Louisiana I-310 Project Wins Award

The recently opened I-310 section constructecl by T.L. James Sr Company Inc. was recently awarded the prestigious 1992 Build America Award in the Highway Division category. This award recognizes excellence in the construction industry. The almost two-mile section of I-310 consisted of twin bridges built through environmentally sensitive, protected wetlands. There were no alternative corridors. The structures were built using "end-on" construction techniques with each section being built from the previous section from the top down. This difficult and unique project was completed well ahead of schedule enabling the complete I-310 corridor to be opened on May 7.

Star (*) DUI Program Works in Colorado

The Colorado Department of Transportation reports that more than 1,200 suspected drunk drivers were reported to law enforcement agencies by Colorado motorists in the first three months of 1993. More than one-fourth of the reports were made from cellular telephones using the "* DUI" number.

North Carolina Selects Route for I-73

On May 11, North Carolina officials announced the selection of the route of I-73 through the state I-73, a new north-south interstate highway between Charleston, S.C., and Detroit, Mich., was included in the Intermodal Surface Transportation Efficiency Act of 1991.

I-73 will enter North Carolina on I-77 at the Virginia state line in Surry County. It will use I-77 to the U.S. 52 Connector north of Pine Ridge and then use U.S. 52 through Stokes and Forsyth counties to U.S. 311 in Winston-Salem. From there, the highway will use U.S. 311 through Guilford and Randolph counties to U.S. 220 north of Asheboro. From there, the interstate will use U.S. 220 through Randolph, Montgomery, and Richmond counties to U.S. 1 in Rockingham and then exit the state on U.S. 1 at the South Carolina state line.

Except for the I-77 segment in Surry County, none of the highways to be used for I-73 are built to interstate standards. Although those are scheduled in the N.C. Department of Transportation's Transportation Improvement Program to be upgraded to multilane highways, additional funds will be required to bring them to interstate standards. Existing state and federal funds will be used since no additional funding for I-73 in North Carolina was designated in the federal legislation.

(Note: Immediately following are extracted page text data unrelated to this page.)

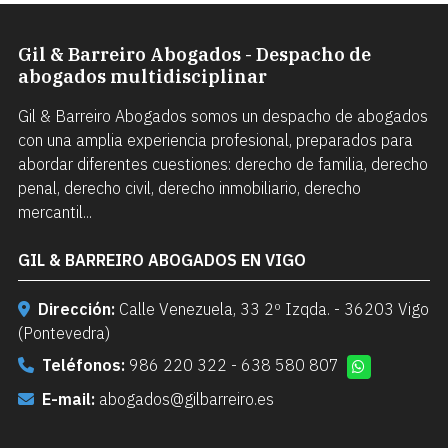
Gil & Barreiro Abogados - Despacho de
abogados multidisciplinar
Gil & Barreiro Abogados somos un despacho de abogados
con una amplia experiencia profesional, preparados para
abordar diferentes cuestiones: derecho de familia, derecho
penal, derecho civil, derecho inmobiliario, derecho
mercantil...
GIL & BARREIRO ABOGADOS EN VIGO
Dirección:
Calle Venezuela, 33 2º Izqda. - 36203 Vigo
(Pontevedra)
Teléfonos:
986 220 322
-
638 580 807
E-mail:
abogados@gilbarreiro.es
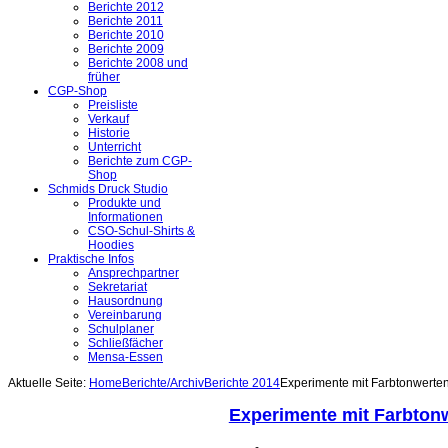
Berichte 2012
Berichte 2011
Berichte 2010
Berichte 2009
Berichte 2008 und
früher
CGP-Shop
Preisliste
Verkauf
Historie
Unterricht
Berichte zum CGP-
Shop
Schmids Druck Studio
Produkte und
Informationen
CSO-Schul-Shirts &
Hoodies
Praktische Infos
Ansprechpartner
Sekretariat
Hausordnung
Vereinbarung
Schulplaner
Schließfächer
Mensa-Essen
Aktuelle Seite:
Home
Berichte/Archiv
Berichte 2014
Experimente mit Farbtonwerte
Experimente mit Farbton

Asphalt Binder Equipment Circulates Through RMUPG

The Federal Highway Administration is continuing to monitor and support the education and training of state department of transportation personnel in the use of the new Strategic Highway Research Program (SHRP) asphalt binder equipment. The equipment and tests developed by SHRP are expected to replace the older less accurate, and less scientific asphalt binder tests for classifying asphalt cements. Currently, one trailer containing the binder equipment is being circulated through the states in the Rocky Mountain User-Producer Group, which generally corresponds to FHWA Region 8. On May 28, the trailer was moved from Wyoming to North Dakota, where it will remain for six weeks. The trailer has already visited Colorado, New Mexico, and Utah; after North Dakota, the trailer will visit Montana, Idaho and the Canadian province of Alherta before the equipment is returned to the Central Federal Lands Office in Denver.

Incident Management Conferences Held Across the Country

On May 14, National Incident Management Coalition sponsored a conference in New Orleans with about 220 participants representing state and local agencies that operate roadways, causeways, bridges, ferries, and transit facilities and services. This was the 11th major conference on incident management conducted over the past 18 months as part of a series jointly funded by the Federal Highway Administration and others to promote better handling of freeway accidents and other incidents. As a result of these conferences, some measures have already been taken to prevent and clear incidents and to assure traffic movement. At least five more conferences are planned; they will be held in Milwaukee, St. Louis, Princeton, Las Vegas, and Phoenix.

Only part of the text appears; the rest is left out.